While the internet has completely changed the way in which we conduct our personal business, it has also brought with it a boatload of security issues. It seems that barely a day passes without another new security breach affecting everyday consumers.
Digital criminals work by compromising online services like email accounts (spammers), email servers (spammers), VoIP servers (telemarketers, phishing), database servers (data theft) and more.
Digital criminals can steal information from your email accounts. Personal emails generally contain sensitive information, like registration information to various websites and banking account information. Once a criminal breaks into your email, they can gain access to your entire life.
Security Threats 101
Apart from the obvious digital tools social media/networks, wireless access and radio frequencies, hackers also use sophisticated platforms – remote administration technology (RAT), con games and data mining.
Generally, network ports are probed and those found to be open are subjected to attacks to gain access. There are many ways that this is done, but a service provider can detect and automatically block this activity. The problem is that many do not run software that would detect these attacks.
So what can we do to protect ourselves?
Easy Steps to Take
The most common way that online criminals break into business and personal accounts is through the exploitation of weak security. Most of us are aware of the Heartbleed security flaw from earlier this year, which left an estimated 2 in 3 web servers at risk of exposing personal information of countless millions of users to anyone with the ability to simply look for it.
One of the easiest ways to protect yourself online is to create strong password combinations. Often people use easy-to-remember passwords such as their children’s names or their date of birth. While this is convenient, it is also a recipe for disaster. It is extremely important to create unique, strong passwords with a combination of characters – and make sure you have at least one number and one letter capitalized. This may sound easy to do, but not always so easy to remember! Having a safe place to store unique encrypted passwords is essential to protecting your identity and your data.

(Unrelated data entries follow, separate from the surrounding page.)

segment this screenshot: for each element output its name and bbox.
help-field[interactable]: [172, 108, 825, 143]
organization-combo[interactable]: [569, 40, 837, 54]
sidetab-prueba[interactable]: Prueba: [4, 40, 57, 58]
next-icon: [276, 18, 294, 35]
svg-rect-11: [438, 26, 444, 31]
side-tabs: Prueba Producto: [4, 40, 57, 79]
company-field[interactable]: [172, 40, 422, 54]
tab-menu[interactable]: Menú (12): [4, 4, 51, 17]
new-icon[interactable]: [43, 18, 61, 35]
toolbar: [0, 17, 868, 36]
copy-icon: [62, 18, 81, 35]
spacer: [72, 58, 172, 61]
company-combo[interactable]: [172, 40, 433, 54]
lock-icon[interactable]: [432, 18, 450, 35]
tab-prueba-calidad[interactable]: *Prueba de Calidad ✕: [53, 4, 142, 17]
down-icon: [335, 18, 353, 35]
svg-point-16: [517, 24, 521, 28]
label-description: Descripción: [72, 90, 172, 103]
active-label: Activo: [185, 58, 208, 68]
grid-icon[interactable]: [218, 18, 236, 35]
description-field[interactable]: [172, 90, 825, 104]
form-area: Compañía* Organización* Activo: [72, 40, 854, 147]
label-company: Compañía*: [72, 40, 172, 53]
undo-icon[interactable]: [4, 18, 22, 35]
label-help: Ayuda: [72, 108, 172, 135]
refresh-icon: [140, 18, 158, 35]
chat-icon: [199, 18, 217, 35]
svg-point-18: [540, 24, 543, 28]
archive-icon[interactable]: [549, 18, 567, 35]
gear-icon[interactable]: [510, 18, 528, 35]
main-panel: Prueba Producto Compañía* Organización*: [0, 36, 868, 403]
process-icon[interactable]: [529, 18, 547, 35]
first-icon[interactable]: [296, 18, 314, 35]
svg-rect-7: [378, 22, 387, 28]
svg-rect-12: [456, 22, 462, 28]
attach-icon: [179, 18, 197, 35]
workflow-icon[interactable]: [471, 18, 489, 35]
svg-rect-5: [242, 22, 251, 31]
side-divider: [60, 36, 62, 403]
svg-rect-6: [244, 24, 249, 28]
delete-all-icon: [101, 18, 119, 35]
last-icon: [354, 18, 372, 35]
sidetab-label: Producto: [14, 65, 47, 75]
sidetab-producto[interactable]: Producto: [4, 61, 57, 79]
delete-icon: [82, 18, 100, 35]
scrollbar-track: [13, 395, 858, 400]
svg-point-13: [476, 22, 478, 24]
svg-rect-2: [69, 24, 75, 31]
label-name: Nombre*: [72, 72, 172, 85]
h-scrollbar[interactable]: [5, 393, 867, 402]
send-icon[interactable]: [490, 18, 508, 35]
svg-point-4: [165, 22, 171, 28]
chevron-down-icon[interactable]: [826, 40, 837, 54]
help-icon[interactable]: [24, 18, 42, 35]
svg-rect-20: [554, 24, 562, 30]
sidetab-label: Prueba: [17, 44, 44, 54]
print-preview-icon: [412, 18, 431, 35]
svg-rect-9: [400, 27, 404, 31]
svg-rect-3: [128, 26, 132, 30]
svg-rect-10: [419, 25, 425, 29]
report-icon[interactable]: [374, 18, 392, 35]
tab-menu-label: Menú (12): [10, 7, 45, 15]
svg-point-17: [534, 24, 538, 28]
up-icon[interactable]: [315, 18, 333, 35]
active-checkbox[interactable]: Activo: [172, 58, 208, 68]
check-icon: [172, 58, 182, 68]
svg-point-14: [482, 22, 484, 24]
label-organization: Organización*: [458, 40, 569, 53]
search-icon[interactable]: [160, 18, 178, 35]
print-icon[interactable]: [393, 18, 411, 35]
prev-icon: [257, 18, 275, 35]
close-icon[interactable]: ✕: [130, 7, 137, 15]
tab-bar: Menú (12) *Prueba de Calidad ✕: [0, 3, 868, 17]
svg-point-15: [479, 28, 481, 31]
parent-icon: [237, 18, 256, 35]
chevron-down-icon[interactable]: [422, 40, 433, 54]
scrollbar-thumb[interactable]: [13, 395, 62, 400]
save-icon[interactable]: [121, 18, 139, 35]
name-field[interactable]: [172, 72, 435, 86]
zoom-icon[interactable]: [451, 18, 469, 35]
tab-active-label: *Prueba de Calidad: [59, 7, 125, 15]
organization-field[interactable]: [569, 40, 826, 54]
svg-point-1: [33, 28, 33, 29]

It is also critical to change your password at regular and frequent intervals. We all make the same mistake: we use our hard drive or Excel to store our passwords. We compound that mistake by using the same password for everything — from our web login to e-banking and PIN codes for our ATM cards. Use a password manager – it will allow you to create a new and unique password for each login or PIN code you might need for anything.

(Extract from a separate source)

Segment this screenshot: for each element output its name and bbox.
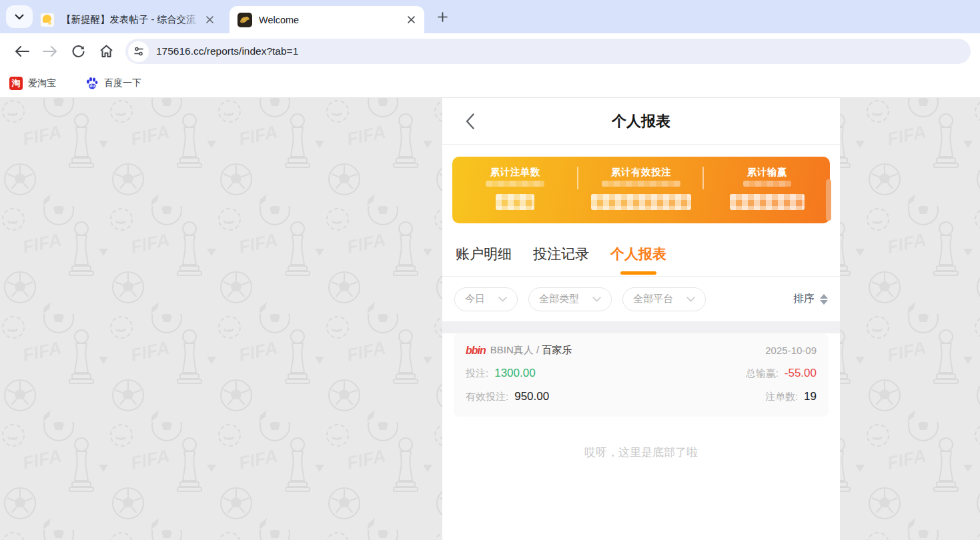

It is also extremely important to NOT create physical copies of confidential information, such as credit cards, insurance, social security cards, bank records or legal documents. Scan or upload all your valuable documents in a secure backup service. Lastly, always keep your virus protection and software up-to-date.
It may sound complicated, but it really isn’t. Just by taking these few precautions, you can save yourself the nightmare of a major digital security breach that can cost you thousands of dollars and even the possible theft of your identity.